In data engineering, it's often helpful to reuse code to define similar assets. For example, you may want to represent every file in a directory as an asset.

Additionally, you may be serving stakeholders who aren't familiar with Python or Dagster. They may prefer interacting with assets using a domain-specific language (DSL) built on top of a configuration language such as YAML.

Using an asset factory reduces complexity and creates a pluggable entry point to define additional assets.

note

This guide assumes familiarity with asset factories.


Building an asset factory in Python

Imagine a data analytics team that maintains a large number of tables.

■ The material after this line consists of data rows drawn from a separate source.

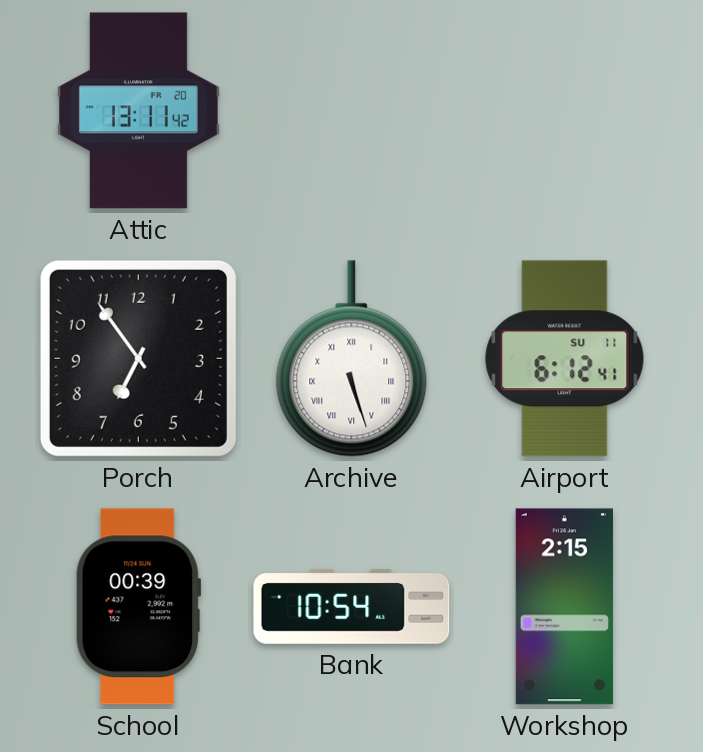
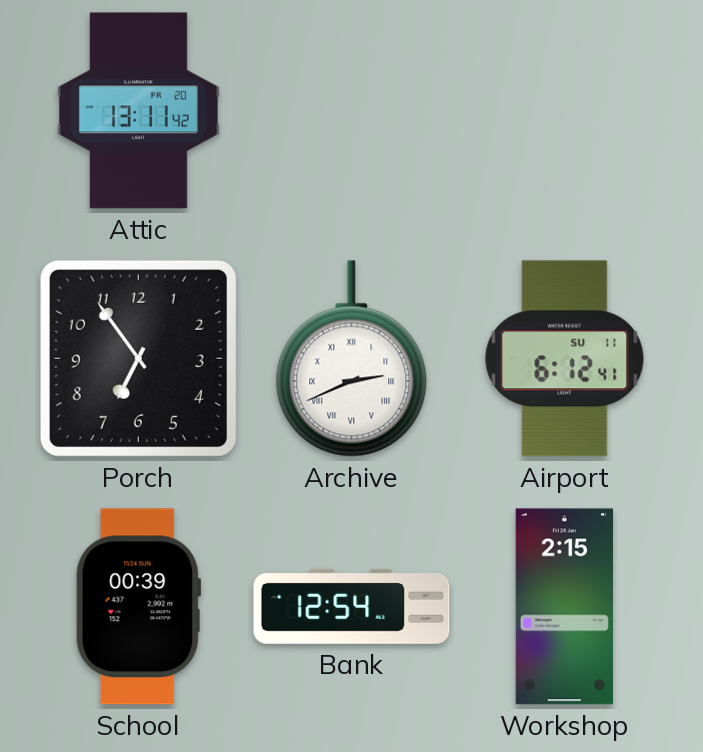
Archive: 5:27 -> 2:41
Bank: 10:54 -> 12:54
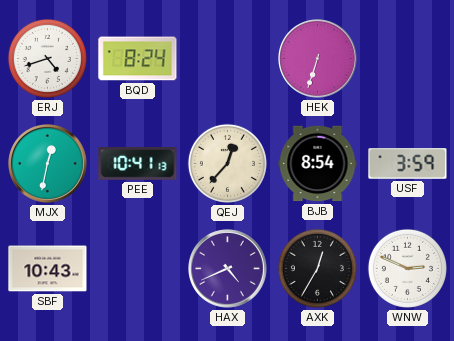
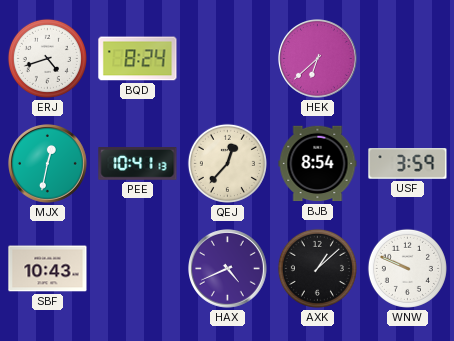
HEK: 6:33 -> 6:38
AXK: 12:35 -> 1:08
WNW: 2:49 -> 9:49
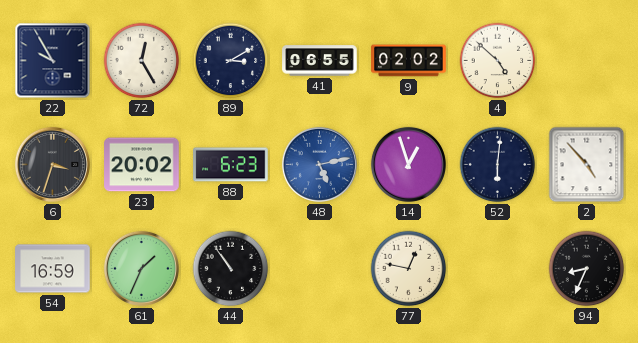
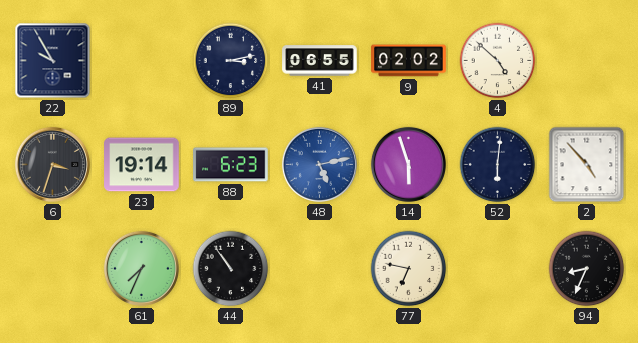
72: 12:25 -> none
89: 3:10 -> 3:13
23: 20:02 -> 19:14
14: 12:57 -> 5:57
54: 16:59 -> none
61: 1:34 -> 7:34
77: 12:47 -> 6:47
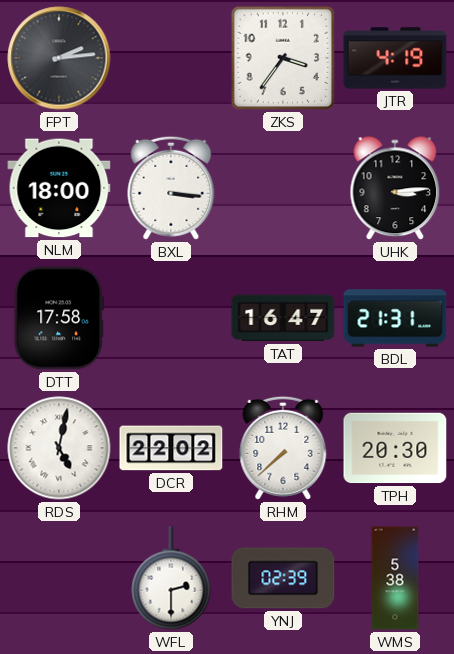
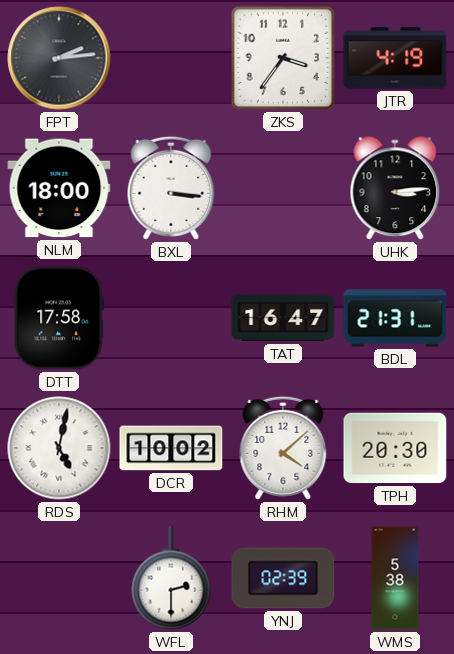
DCR: 22:02 -> 10:02
RHM: 7:38 -> 4:08
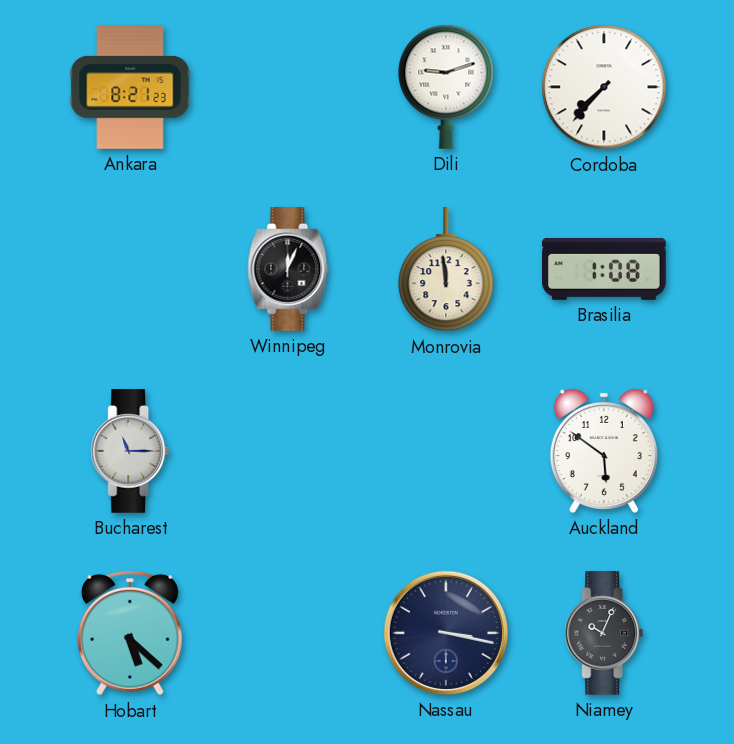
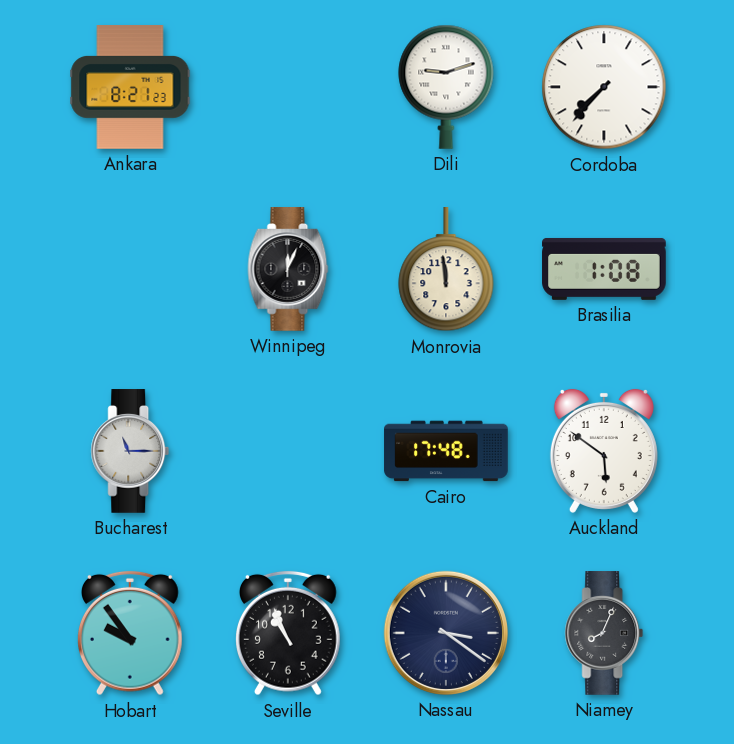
Cairo: none -> 17:48
Hobart: 5:22 -> 9:54
Seville: none -> 10:56
Nassau: 3:17 -> 3:21
Niamey: 10:04 -> 8:04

To support analytics needs, the team runs queries and constructs new tables from the results.

Each table can be represented in YAML by a name, upstream asset dependencies, and a query:

YAML Definition for ETL tables
etl_tables:
- name: cleaned_transactions
deps:
- transactions
query: |
create or replace table cleaned_transactions as (
SELECT * FROM transactions WHERE amount IS NOT NULL
)

- name: risky_customers
deps:
- customers
query: |
create or replace table risky_customers as (
SELECT * FROM customers WHERE risk_score > 0.8
)

- name: risky_transactions
deps:
- cleaned_transactions
- risky_customers
query: |
create or replace table risky_transactions as (
SELECT *
FROM cleaned_transactions JOIN risky_customers
ON cleaned_transactions.customer_id = risky_customers.customer_id
)

Here's how you might add Python logic to define these assets in Dagster.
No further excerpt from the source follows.